Sabun berfungsi untuk mengemulsi kotoran kotoran berupa minyak ataupun zat pengotor
lainnya. Sabun dibuat melalui proses saponifikasi lemak minyak dengan larutan alkali
membebaskan gliserol. Lemak minyak yang digunakan dapat berupa lemak hewani, minyak
nabati, lilin, ataupun minyak ikan laut.
Pada saat ini teknologi sabun telah berkembang pesat. Sabun dengan jenis dan bentuk yang
bervariasi dapat diperoleh dengan mudah dipasaran seperti sabun mandi, sabun cuci baik untuk
pakaian maupun untuk perkakas rumah tangga, hingga sabun yang digunakan dalam industri
Kandungan zat zat yang terdapat pada sabun juga bervariasi sesuai dengan sifat dan jenis
sabun. Zat zat tersebut dapat menimbulkan efek baik yang menguntungkan maupun yang
merugikan. Oleh karena itu, konsumen perlu memperhatikan kualitas sabun dengan teliti sebelum
membeli dan menggunakannya.
2.2. Sabun Cair
Sabun cair adalah jenis sabun yang dihasilkan reaksi saponifikasi antara minyak dan KOH.
Sabun cair lebih banyak dijumpai di area publik seperti rumah sakit, rumah makan atau restoran,
kafe, dan perkantoran. Beberapa perusahaan sabun memproduksi sabun cair dengan varian
khusus, misalnya sabun untuk cuci piring, cuci tangan dan sabun khusus untuk anak-anak.
Sabun mandi cair adalah sediaan berbentuk cair yang digunakan untuk membersihkan kulit,
dibuat dari bahan dasar sabun dengan penambahan surfaktan, penstabil busa, pengawet, pewarna
dan pewangi yang diijinkan dan digunakan untuk mandi tanpa menimbulkan iritasi pada kulit
(SNI,1996). Sabun cair dibuat melalui reaksi
saponifikasi dari minyak dan lemak dengan KOH (Mitsui,1997). Sabun yang berkualitas
baik harus memiliki daya detergensi yang cukup tinggi, dapat diaplikasikan pada berbagai jenis
bahan dan tetap efektif walaupun digunakan pada suhu dan tingkat kesadahan air yang berbeda-
beda (Shrivastava, 1982).

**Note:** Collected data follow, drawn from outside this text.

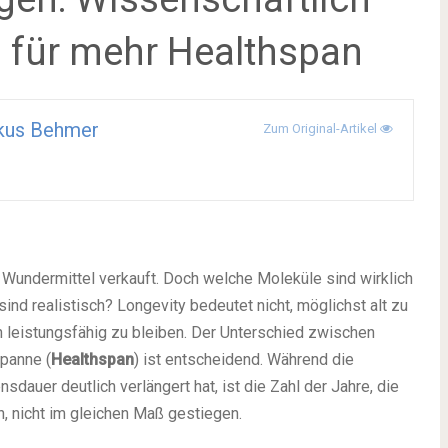
n für mehr Healthspan
kus Behmer
Zum Original-Artikel
Wundermittel verkauft. Doch welche Moleküle sind wirklich
ind realistisch? Longevity bedeutet nicht, möglichst alt zu
h leistungsfähig zu bleiben. Der Unterschied zwischen
panne (
Healthspan
) ist entscheidend. Während die
auer deutlich verlängert hat, ist die Zahl der Jahre, die
n, nicht im gleichen Maß gestiegen.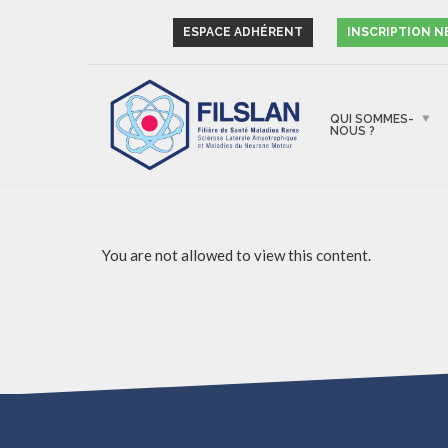
ESPACE ADHÉRENT
INSCRIPTION 
QUI SOMMES-
NOUS ?
You are not allowed to view this content.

Seiring perkembangan ilmu pengetahuan dan teknologi dibidang kimia
dan farmasi, perkembangan kosmetik mulai bergeser ke arah natural product karena adanya trend
back to nature (Duraisamy et al., 2011)
Selain dapat membersihkan kulit dari kotoran, sabun juga dapat digunakan untuk
membebaskan kulit dari bakteri. Sabun yang dapat membunuh bakteri dikenal dengan sabun
antiseptik. Sabun antiseptik mengandung komposisi khusus yang berfungsi sebagai antibakteri.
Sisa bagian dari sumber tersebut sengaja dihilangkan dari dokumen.